## [Available data]
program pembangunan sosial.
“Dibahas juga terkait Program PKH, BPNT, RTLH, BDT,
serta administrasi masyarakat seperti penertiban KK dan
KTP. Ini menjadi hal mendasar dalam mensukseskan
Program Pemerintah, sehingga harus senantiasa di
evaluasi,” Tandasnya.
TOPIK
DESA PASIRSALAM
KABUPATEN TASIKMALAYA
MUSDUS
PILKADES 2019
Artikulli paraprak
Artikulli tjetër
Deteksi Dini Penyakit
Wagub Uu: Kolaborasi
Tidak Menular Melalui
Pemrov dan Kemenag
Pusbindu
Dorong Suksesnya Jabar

--

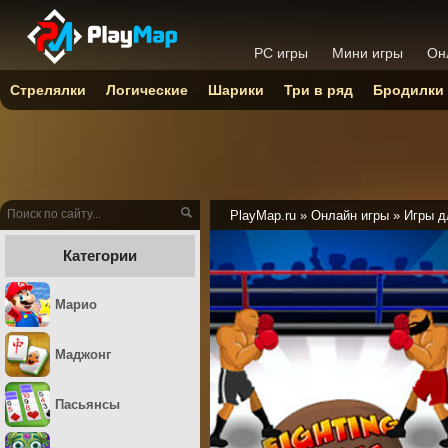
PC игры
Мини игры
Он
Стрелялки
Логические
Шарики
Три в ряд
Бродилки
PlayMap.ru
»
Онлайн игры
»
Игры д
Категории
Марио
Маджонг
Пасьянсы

## [Problem statement]
Within the entries above, work out how many lines contain the word "Artikulli". The number alone is the answer.

## [Exercise output]
2